Mono + Goodbye Diana au Nouveau Casino

Au-delà des cieux et à travers la foudre rageuse : ces quelques mots résument le voyage que nous a fait vivre Mono en célébrant son envoûtant post-rock au Nouveau Casino. De la pureté des cordes délayées jusqu’à l’infini en passant par un cataclysme sauvage, le groupe japonais aurait cependant mérité un support de première partie plus convaincant que celui de Goodbye Diana.
- Date : 11.12.06
- Adresse : 109 rue Oberkampf 75011 PARIS
- Téléphone : 01.43.57.47.40
- Internet : www.nouveaucasino.net
En effet, Goodbye Diana est un groupe qui fusionne pourtant avec aisance des sonorités et riffs empruntés au métal et rock expérimental. On a donc affaire à des musiciens de haute voltige aux doigts aussi agiles que les tentacules d’une pieuvre, sans oublier un batteur/leader diablement efficace. On pense parfois au groupe Battle tant les guitares se croisent, se dispersent et se rejoignent, mais aussi aux réflexes hardcore de feu At The Drive In : autrement dit du très haut niveau pour Goodbye Diana. Mais cette disto virevoltante nous rappellent bien vite le métal hurlant aux cheveux aussi longs que sombres et aux cris d’outre-tombe… un bémol malencontreux qui ne me verra pas adhérer 100% à ce groupe montpelliérain pourtant aux cheveux courts.
Puis vient l’allégresse.

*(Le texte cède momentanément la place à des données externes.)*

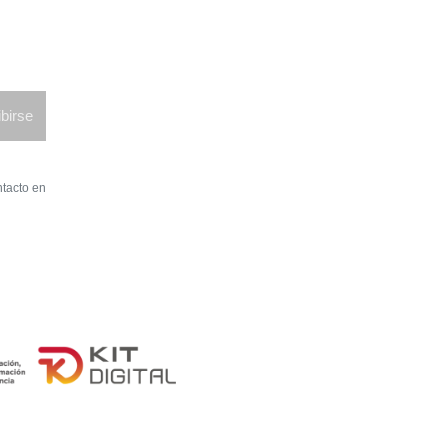
birse
ntacto en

Le public s’arme avant de boules kies car pour apprécier ou affronter Mono, et comme pour mieux se défendre de leur musique imparable, mieux vaut alors y avoir recours tant la furie sonore pourrait vous anéantir. Comme ses aînés et inspirateurs de Mogwaï, Explosions In The Sky ou autre Godspeed You Black Emperor ! , les quatres japonais jouent fort, très fort. Six uniques morceaux (entre 10 et 15 minutes le titre) suffiront ainsi à nous frapper d’impuissance, à nous élever au-delà de nos espérances pour mieux ensuite nous remplir de chaos. Mono n’invente rien mais ce qu’il fait, il le fait très bien. Du rock instrumental qui nous propulse crescendo aux limites du possible, entre sérénité limpide et affront apocalyptique. Et même si ce soir le groupe nous a joué sensiblement la même setlist qu’en juillet dernier à quelques morceaux près, le plaisir reste intact. Arigato gozaimas Mono.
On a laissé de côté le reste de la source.